Volgens de uitvinding wordt dit 'bewerkstelligd 15 door de verstuivernaald te voorzien van een veersysteem waarvan de eerste veer een geringere stijfheid dan de tweede heeft en dat beide veren gezamenlijk de normale maximum brandstofdruk op de naald kunnen opnemen. Door het ontbreken van een bij bekende brandstofverstuivers gebruikelijke aan-20 slag waardoor de maximum naaldheffing reeds wordt bereikt bij een brandstofdruk die belangrijk lager ligt dan de maximum brandstofdruk, wordt de naaldbeweging voor het sluiten van de brandstofverstuiver ingezet zodra de maximum oliedruk daalt, en zal op het ogenblik dat de sluitdruk wordt bereikt en bij 25 de bekende brandstofverstuivers de sluitbeweging van de naald begint, deze bij de brandstofverstuiver volgens de uitvinding reeds vrijwel zijn voltooid.According to the invention this is accomplished by providing the atomizing needle with a spring system, the first spring of which has a lower stiffness than the second and that both springs can collectively take up the normal maximum fuel pressure on the needle.
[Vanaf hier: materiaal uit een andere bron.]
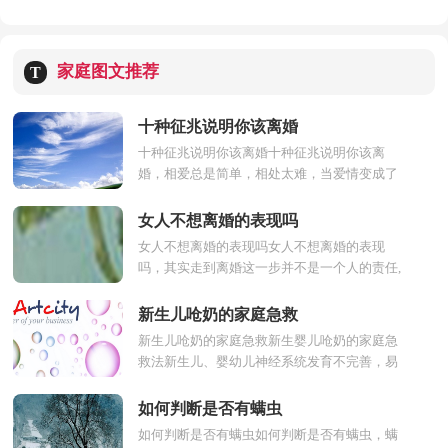
家庭图文推荐
T
十种征兆说明你该离婚
十种征兆说明你该离婚十种征兆说明你该离
婚，相爱总是简单，相处太难，当爱情变成了
婚姻，婚姻越过越平淡，很多夫妻就面临离婚
的现实，越来越多的夫妻说...
女人不想离婚的表现吗
女人不想离婚的表现吗女人不想离婚的表现
吗，其实走到离婚这一步并不是一个人的责任,
也不是单方面想离婚就能离的,能离婚其实是双
方都有这样的...
新生儿呛奶的家庭急救
新生儿呛奶的家庭急救新生婴儿呛奶的家庭急
救法新生儿、婴幼儿神经系统发育不完善，易
造成会厌失灵，而呛奶就是其主要表现。婴儿
吐奶时，由于会厌...
如何判断是否有螨虫
如何判断是否有螨虫如何判断是否有螨虫，螨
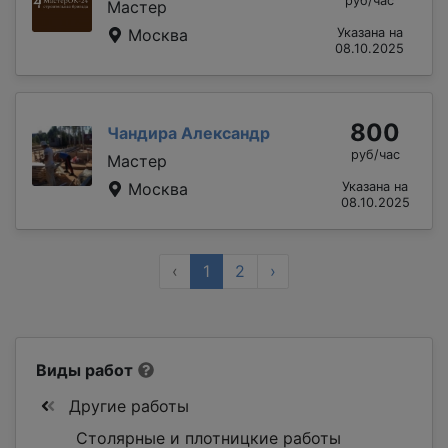
руб/час
Мастер
Москва
Указана на
08.10.2025
800
Чандира Александр
руб/час
Мастер
Москва
Указана на
08.10.2025
‹
1
2
›
Виды работ
Другие работы
Столярные и плотницкие работы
Due to the absence of a stop commonly used with known fuel injectors, whereby the maximum needle lift is already reached at a fuel pressure that is significantly lower than the maximum fuel pressure, the needle movement for closing the fuel injector is started as soon as the maximum oil pressure drops, and the moment the closing pressure is reached and the closing movement of the needle starts with the known fuel injectors, these have already almost been completed with the fuel injector according to the invention.
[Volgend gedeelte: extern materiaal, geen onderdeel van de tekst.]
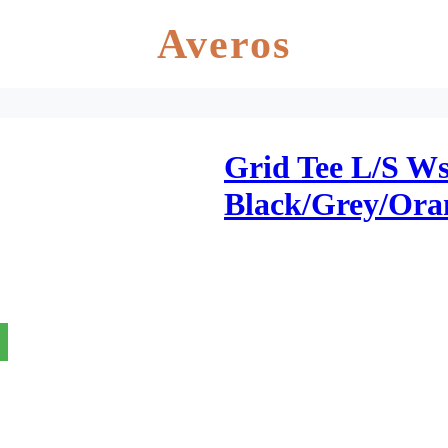
Averos
Grid Tee L/S Ws
Black/Grey/Ora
Een verder voordeel van de uitvinding is, dat de naaldbeweging voor het openen van de brandstofverstuiver 30 door de progressieve werking van het veersysteem zodanig verloopt, dat het door de naaldbeweging onttrokken systeemvolurne voor de vulling van de brandstofverzamelkamer op relatief laag drukniveau aanmerkelijk wordt gereduceerd ten gunste van de drukopbouw in het brandstoftoevoersysteem.A further advantage of the invention is that due to the progressive action of the spring system, the needle movement for opening the fuel injector 30 proceeds in such a way that the system volume for filling the fuel collection chamber at a relatively low pressure level, which is extracted by the needle movement, is considerably reduced. pressure build-up in the fuel delivery system.
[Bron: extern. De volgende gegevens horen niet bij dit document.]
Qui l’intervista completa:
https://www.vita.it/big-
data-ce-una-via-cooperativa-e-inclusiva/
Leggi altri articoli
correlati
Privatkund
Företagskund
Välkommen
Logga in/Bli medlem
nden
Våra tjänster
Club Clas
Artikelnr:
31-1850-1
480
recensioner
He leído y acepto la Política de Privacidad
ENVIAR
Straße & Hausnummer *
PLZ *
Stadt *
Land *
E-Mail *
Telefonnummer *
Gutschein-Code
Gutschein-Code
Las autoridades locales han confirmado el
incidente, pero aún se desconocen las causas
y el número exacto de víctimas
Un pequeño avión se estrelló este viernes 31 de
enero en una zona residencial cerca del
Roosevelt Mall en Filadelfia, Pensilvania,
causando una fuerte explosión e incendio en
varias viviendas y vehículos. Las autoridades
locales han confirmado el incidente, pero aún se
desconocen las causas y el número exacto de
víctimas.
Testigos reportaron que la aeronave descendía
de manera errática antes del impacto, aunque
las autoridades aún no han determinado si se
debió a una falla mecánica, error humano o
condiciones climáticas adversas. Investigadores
35 Een korte inbouwlengte van het gewenste veer systeem kan worden verkregen door combinatie van twee veren, waarvan de veer met de geringste stijfheid in de vorm van een schroefveer is voorgespannen en de 8200281 -3- tweede veer bestaat uit een niet-voorgespannen staafveer, die in kontakt komt met de naald nadat deze een deel van de totale slag heeft uitgevoerd.A short installation length of the desired spring system can be obtained by a combination of two springs, the spring with the least stiffness is in the form of a coil spring and the 8200281 -3 second spring consists of a non-pretensioned rod spring, which comes into contact with the needle after it has performed part of the total stroke.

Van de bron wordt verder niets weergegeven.